Sitting somewhere in the middle is a Guardian short documentary I wanted to mention called Marielle and Monica. A 25-minute look at Brazil’s political landscape through the prism of queer and racial civil rights. Primarily about the openly gay, dark-skinned political mover and shaker Marielle Franco, Fabio Erdos’ film also covers the race for President that found some success in the voting-in of minorities while at the same time floundering with an opening homophobic man into the largest office. Sound familiar? An eye-opening portrait of queer rebelion in the face of seemingly insurmountable odds and a tribute to the same sort of political empowerment that gives Knock Down the House its power.


Release: Knock Down the House is currently streaming on Netflix, while Marielle and Monica is on The Guardian. Meeting Gorbachev is in limited release in America and touring the festival circuit elsewhere.

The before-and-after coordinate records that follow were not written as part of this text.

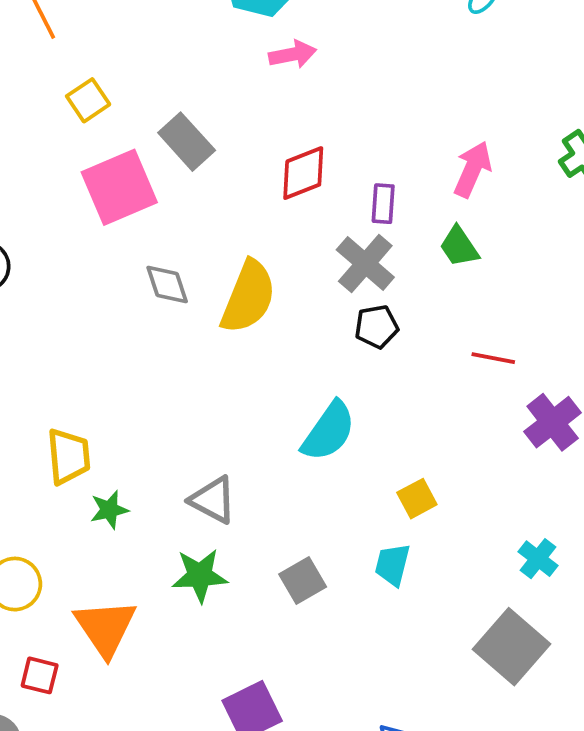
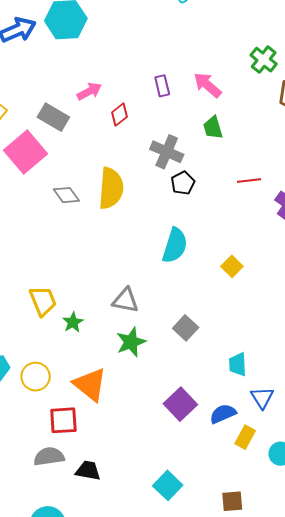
pink arrow: (293, 54) -> (89, 91), moved
pink arrow: (473, 169) -> (207, 85), turned -56
red diamond: (303, 173) -> (120, 115), size x0.7
purple rectangle: (383, 204) -> (162, 86), moved
green trapezoid: (459, 247) -> (213, 128), turned 35
cyan trapezoid: (392, 565) -> (238, 364), moved
red square: (40, 675) -> (63, 420), size x1.4

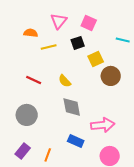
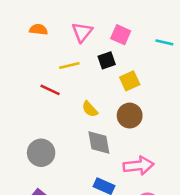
orange semicircle: (31, 33) -> (39, 30), moved
cyan line: (123, 40) -> (164, 42), moved
brown circle: (111, 76) -> (130, 116), moved
red line: (34, 80) -> (50, 90), moved

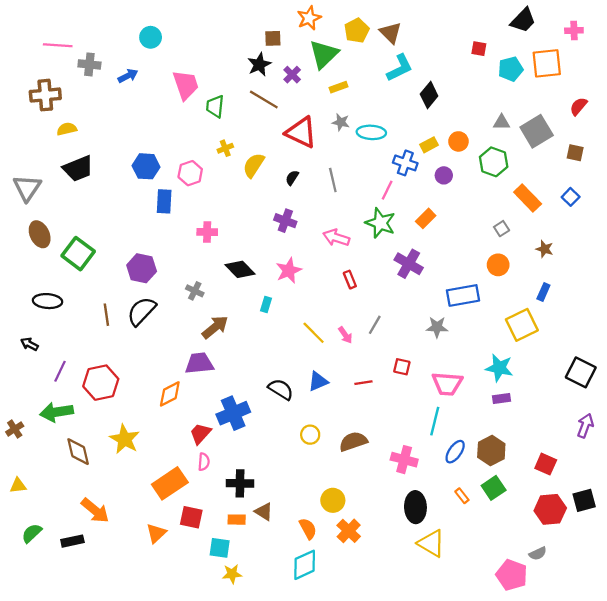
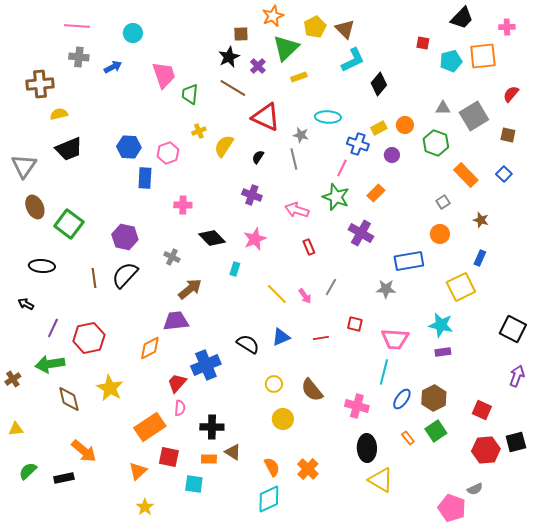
pink line: (58, 45) -> (77, 26), moved
gray star: (341, 122) -> (301, 135), moved
brown semicircle: (353, 441) -> (312, 390), turned -110
yellow circle: (333, 500) -> (283, 419), moved
yellow star: (232, 574) -> (145, 507), moved, turned -30

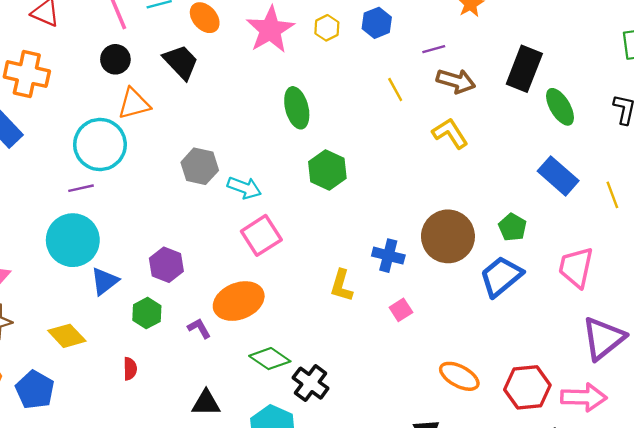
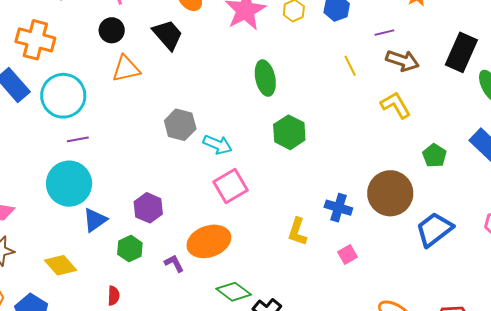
cyan circle: (100, 145) -> (63, 96), moved
green pentagon: (512, 227) -> (434, 156), moved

Oscar Chances: Netflix always has viable options for documentary categories, and Knock Down the House will probably rank a close second to the upcoming American Factory as the most viable. It'll be popular and the precence of AOC will only keep it in the public eye on through Oscar/primary season. Herzog has never been an Oscar favourite for whatever reason, and I don't see this one changing that. Marielle and Monica would make a fine addition to the documentary short subject shortlist, too (last year's nominee Black Sheep was also streaming on Guardian).